INFORMATION SUPPLIED:

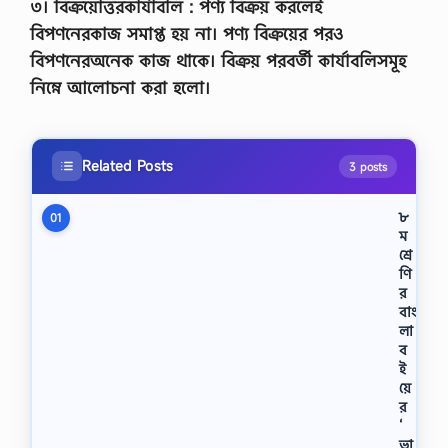
৩। বিক্রয়োত্তরকার্যাবলি : পণ্য বিক্রয় করলেই
বিপণনেরকাজ সমাপ্ত হয় না। পণ্য বিক্রয়ের পরও
বিপণনেরঅনেক কাজ থাকে। বিক্রয় পরবর্তী কার্যাবলিসমূহ
নিম্নে আলোচনা করা হলো।
Related Posts
3 posts
৮
01
ম
শ্রে
ণি
র
বাং
লা
ব
ই
য়ে
র
‘
ভা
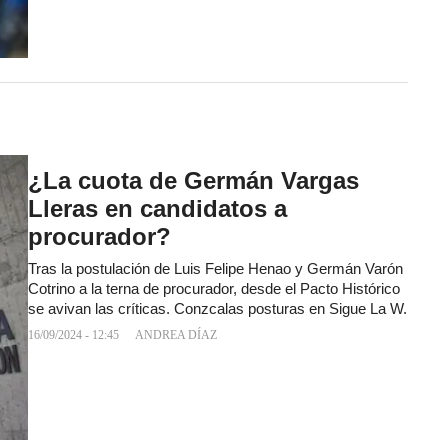
¿La cuota de Germán Vargas
Lleras en candidatos a
procurador?
Tras la postulación de Luis Felipe Henao y Germán Varón
Cotrino a la terna de procurador, desde el Pacto Histórico
se avivan las críticas. Conzcalas posturas en Sigue La W.
16/09/2024 - 12:45
ANDREA DÍAZ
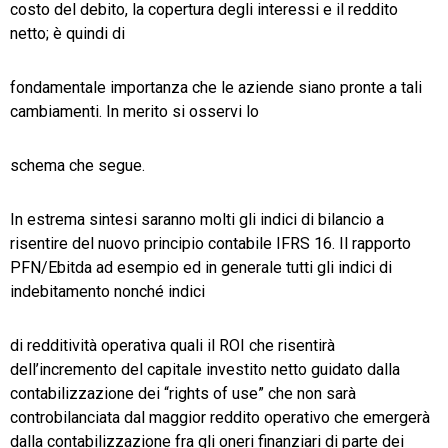
costo del debito, la copertura degli interessi e il reddito
netto; è quindi di
fondamentale importanza che le aziende siano pronte a tali
cambiamenti. In merito si osservi lo
schema che segue.
In estrema sintesi saranno molti gli indici di bilancio a
risentire del nuovo principio contabile IFRS 16. Il rapporto
PFN/Ebitda ad esempio ed in generale tutti gli indici di
indebitamento nonché indici
di redditività operativa quali il ROI che risentirà
dell’incremento del capitale investito netto guidato dalla
contabilizzazione dei “rights of use” che non sarà
controbilanciata dal maggior reddito operativo che emergerà
dalla contabilizzazione fra gli oneri finanziari di parte dei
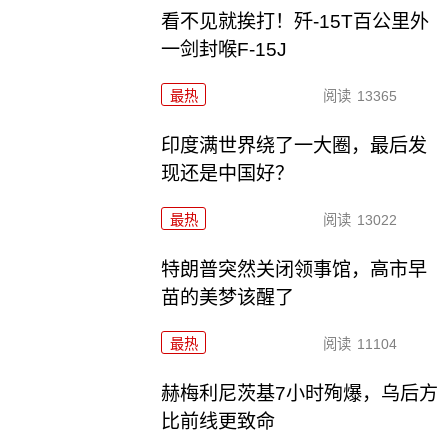
看不见就挨打！歼-15T百公里外
一剑封喉F-15J
最热
阅读
13365
印度满世界绕了一大圈，最后发
现还是中国好？
最热
阅读
13022
特朗普突然关闭领事馆，高市早
苗的美梦该醒了
最热
阅读
11104
赫梅利尼茨基7小时殉爆，乌后方
比前线更致命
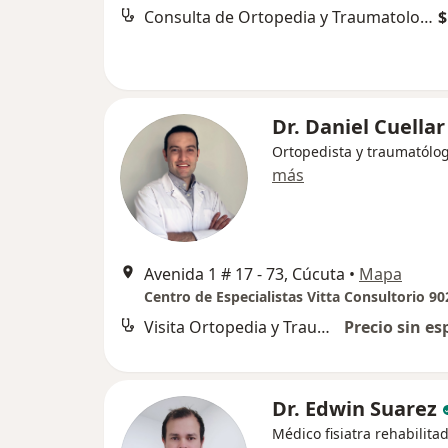
Consulta de Ortopedia y Traumatología
$
Dr. Daniel Cuellar
Ortopedista y traumatólo
más
Avenida 1 # 17 - 73, Cúcuta
•
Mapa
Centro de Especialistas Vitta Consultorio 90
Visita Ortopedia y Traumatología
Precio sin es
Dr. Edwin Suarez
Médico fisiatra rehabilitad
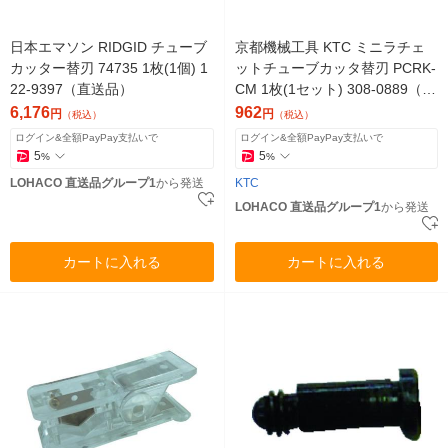
日本エマソン RIDGID チューブ
京都機械工具 KTC ミニラチェ
カッター替刃 74735 1枚(1個) 1
ットチューブカッタ替刃 PCRK-
22-9397（直送品）
CM 1枚(1セット) 308-0889（直
送品）
6,176
962
円
円
（税込）
（税込）
ログイン&全額PayPay支払いで
ログイン&全額PayPay支払いで
5
5
%
%
LOHACO 直送品グループ1
から発送
KTC
LOHACO 直送品グループ1
から発送
カートに入れる
カートに入れる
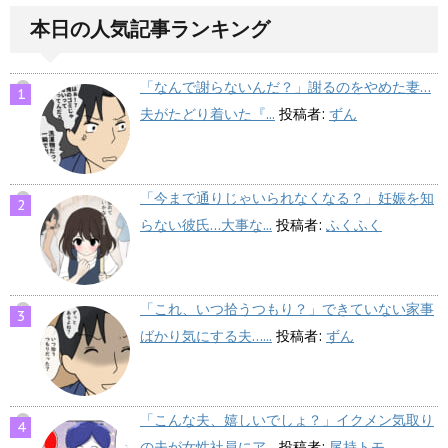
本日の人気記事ランキング
「なんで謝らないんだ？」謝るのをやめた妻…
夫がたどり着いた『...
投稿者:
ずん
「今まで通りじゃいられなくなる？」妊娠を知
らない彼氏…大事な...
投稿者:
ふくふく
「これ、いつ拾うつもり？」できていない家事
ばかり気にする夫…...
投稿者:
ずん
「こんな夫、嬉しいでしょ？」イクメン気取り
の夫が女性社員にア...
投稿者:
尾持トモ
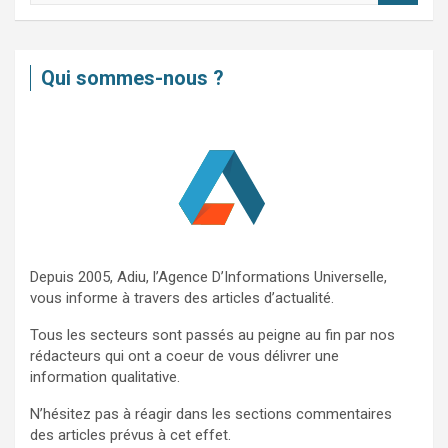
c
h
e
Qui sommes-nous ?
r
c
h
e
r
Depuis 2005, Adiu, l’Agence D’Informations Universelle,
vous informe à travers des articles d’actualité.
Tous les secteurs sont passés au peigne au fin par nos
rédacteurs qui ont a coeur de vous délivrer une
information qualitative.
N’hésitez pas à réagir dans les sections commentaires
des articles prévus à cet effet.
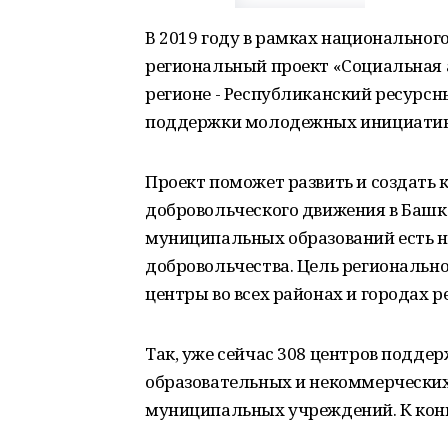
В 2019 году в рамках национальног
региональный проект «Социальная 
регионе - Республиканский ресурсн
поддержки молодежных инициатив
Проект поможет развить и создать
добровольческого движения в Башко
муниципальных образований есть н
добровольчества. Цель региональног
центры во всех районах и городах р
Так, уже сейчас 308 центров подде
образовательных и некоммерческих
муниципальных учреждений. К концу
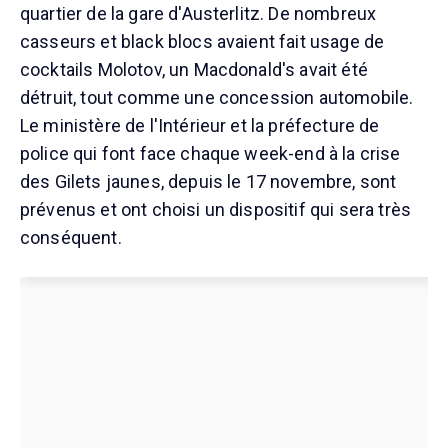
quartier de la gare d'Austerlitz. De nombreux
casseurs et black blocs avaient fait usage de
cocktails Molotov, un Macdonald's avait été
détruit, tout comme une concession automobile.
Le ministère de l'Intérieur et la préfecture de
police qui font face chaque week-end à la crise
des Gilets jaunes, depuis le 17 novembre, sont
prévenus et ont choisi un dispositif qui sera très
conséquent.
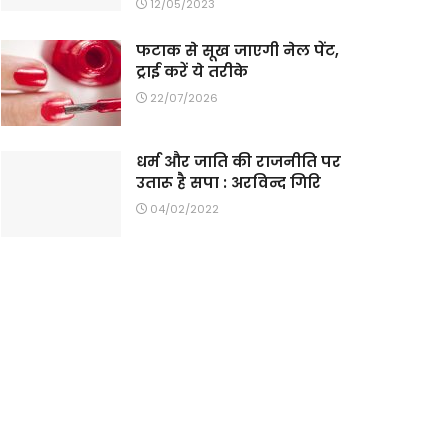
12/05/2023
फटाक से सूख जाएगी नेल पेंट,
ट्राई करें ये तरीके
22/07/2026
धर्म और जाति की राजनीति पर
उतारू है सपा : अरविन्द गिरि
04/02/2022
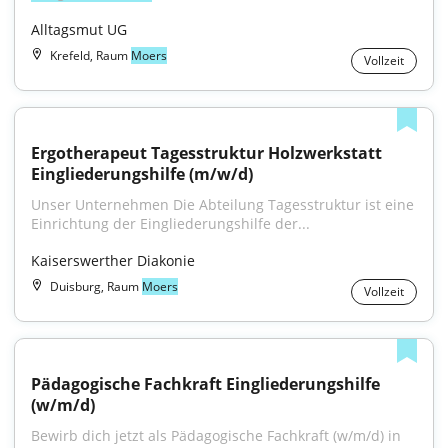
Alltagsmut UG
Krefeld, Raum
Moers
Vollzeit
Ergotherapeut Tagesstruktur Holzwerkstatt 
Eingliederungshilfe (m/w/d)
Unser Unternehmen Die Abteilung Tagesstruktur ist eine 
Einrichtung der Eingliederungshilfe der...
Kaiserswerther Diakonie
Duisburg, Raum
Moers
Vollzeit
Pädagogische Fachkraft Eingliederungshilfe 
(w/m/d)
Bewirb dich jetzt als Pädagogische Fachkraft (w/m/d) in 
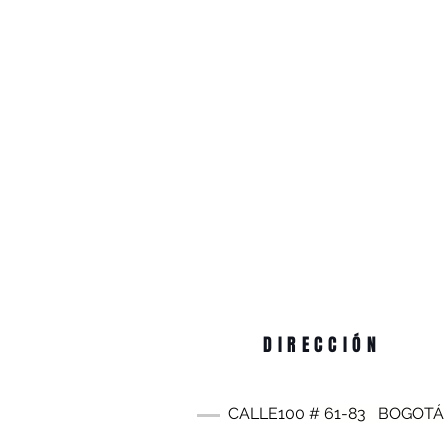
DIRECCIÓN
CALLE100 #
61-83
BOGOTÁ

WHAT IS REQUIRED: Write out exactly the lines above between the one with "Visita Ortopedia y Traumatología" and the one with "casseurs et black blocs avaient fait usage de", inclusive, with pictures left out.

WORKED SOLUTION:
Visita Ortopedia y Traumatología
Precio sin es
Dr. Edwin Suarez
Médico fisiatra rehabilitad
日本エマソン RIDGID チューブ
京都機械工具 KTC ミニラチェ
カッター替刃 74735 1枚(1個) 1
ットチューブカッタ替刃 PCRK-
22-9397（直送品）
CM 1枚(1セット) 308-0889（直
送品）
6,176
962
円
円
（税込）
（税込）
ログイン&全額PayPay支払いで
ログイン&全額PayPay支払いで
5
5
%
%
LOHACO 直送品グループ1
から発送
KTC
LOHACO 直送品グループ1
から発送
カートに入れる
カートに入れる
本日の人気記事ランキング
「なんで謝らないんだ？」謝るのをやめた妻…
夫がたどり着いた『...
投稿者:
ずん
「今まで通りじゃいられなくなる？」妊娠を知
らない彼氏…大事な...
投稿者:
ふくふく
「これ、いつ拾うつもり？」できていない家事
ばかり気にする夫…...
投稿者:
ずん
「こんな夫、嬉しいでしょ？」イクメン気取り
の夫が女性社員にア...
投稿者:
尾持トモ
c
h
e
Qui sommes-nous ?
r
c
h
e
r
Depuis 2005, Adiu, l’Agence D’Informations Universelle,
vous informe à travers des articles d’actualité.
Tous les secteurs sont passés au peigne au fin par nos
rédacteurs qui ont a coeur de vous délivrer une
information qualitative.
N’hésitez pas à réagir dans les sections commentaires
des articles prévus à cet effet.
В 2019 году в рамках национальног
региональный проект «Социальная 
регионе - Республиканский ресурсн
поддержки молодежных инициатив
Проект поможет развить и создать
добровольческого движения в Башко
муниципальных образований есть н
добровольчества. Цель региональног
центры во всех районах и городах р
Так, уже сейчас 308 центров подде
образовательных и некоммерческих
муниципальных учреждений. К концу
quartier de la gare d'Austerlitz. De nombreux
casseurs et black blocs avaient fait usage de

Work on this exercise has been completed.